Obligée de donner une étoile ? Antoine Fontaine ne mériterait même pas le titre de "Docteur"', si j'en juge par la manière dont il avait gravement altéré la relation entre ma propre fille - née en 1970 - et moi - née en 1946 - dans les années 2006/2008 : il nous recevait dans son cabinet ENSEMBLE, appelant cela "notre cuisine à trois", n'écoutant pratiquement que ma fille, qui, certes, avait un grand besoin de s'exprimer, lui prescrivant un traitement, mais me faisant payer la consultation A MOI. Il était absolument incapable de se rendre compte qu'à travers les critiques de ma fille sur "mes erreurs passées envers elle", il fallait au contraire, décrypter ses griefs anciens et justifiés à l'égard de son père, qu'elle me projetait dessus. Je pense qu'il était en fait si peu à mon écoute qu'il n'a jamais su que celui-ci nous avait abandonnés, elle, son petit frère et moi, en 1980, conditionné par une secte...De toutes façons, il n'était bon qu'à tenir des propos hautement philosophiques. Ma moindre question concernant, par exemple,tel comportement à adopter envers mon petit-fils, né en 2000,
le prenait de court ; il semblait incapable de répondre. Je pense qu'il est gay, sans aucune homophobie de ma part (J'ai défilé à la première Gay Pride, Paris 1981 ; je suis pour le mariage homosexuel...) Mais cette "différence" permet-elle à un psy de s'identifier aux problèmes familiaux d'un hétérosxuel ? Seule note attachante, dans ce cabinet donnant sur un jardin, sur une butte du 19è : la jolie petite chatte noire sans queue, Nina,qui, parfois, s'installait carrément sur l'un des fauteuils. Last but not least, les gueulantes de son "confrère", au premier étage de ce pavillon,
si, l'hiver, on avait mal refermé la porte d'entrée.

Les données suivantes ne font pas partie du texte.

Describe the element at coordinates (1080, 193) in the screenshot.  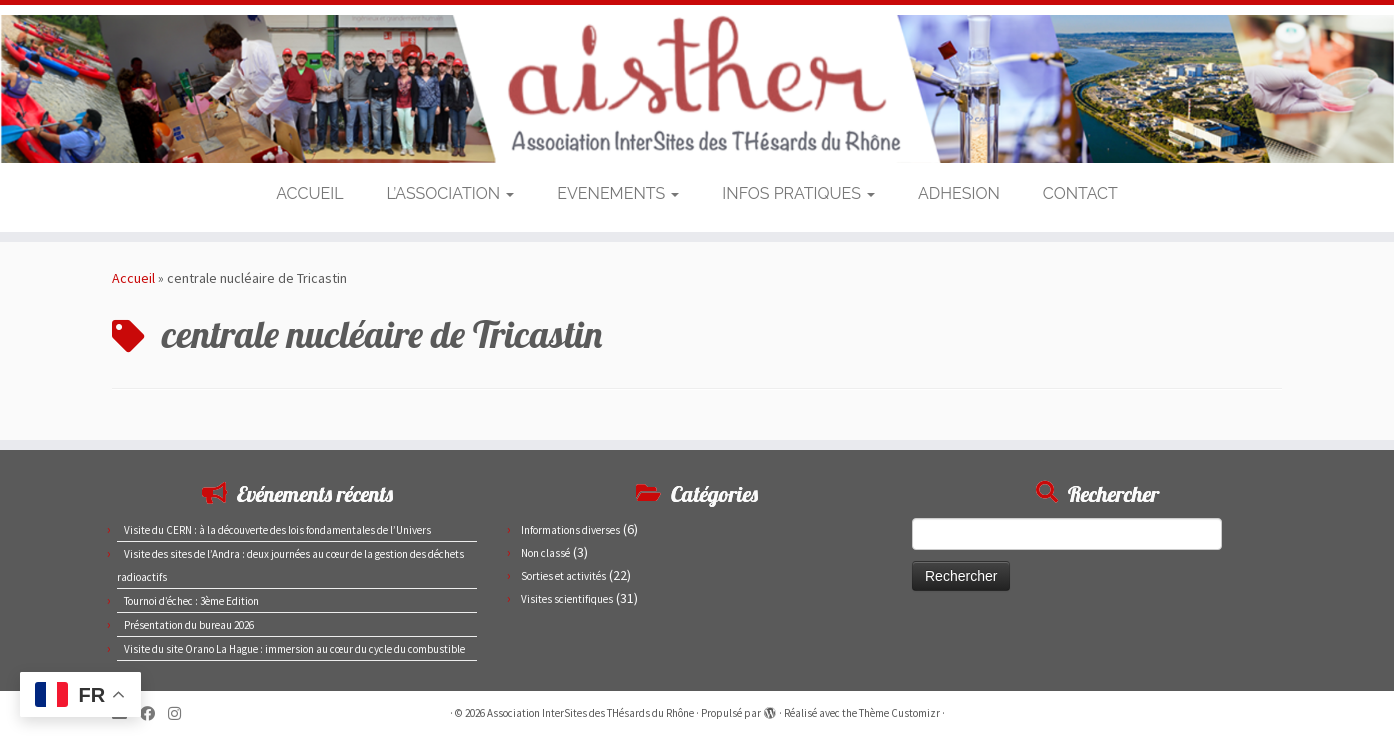
I see `CONTACT` at that location.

Quand j'ai réussi enfin à me dégager de cette prétendue thérapie, ma pauvre fille est entrée dans une grande crise, tandis que je téléphonais à un autre pscychiâtre, recommandé par mon médecin, pour prendre un premier rendez-vous. Elle ne pouvait admettre que je décide de quitter le "dr" Fontaine. Il a fallu plusieurs mois pour que, loin de lui, notre relation se restaure. Encore heureux qu'elle l'ait quitté du même coup, ne se considérant pas réellement sa patiente, et ait cherché un autre psychiâtre pour se faire prescrire ses médicaments ! Mon propre nouveau psychiâtre depuis 2008 a qualifié cette affaire d'"échec thérapeutique".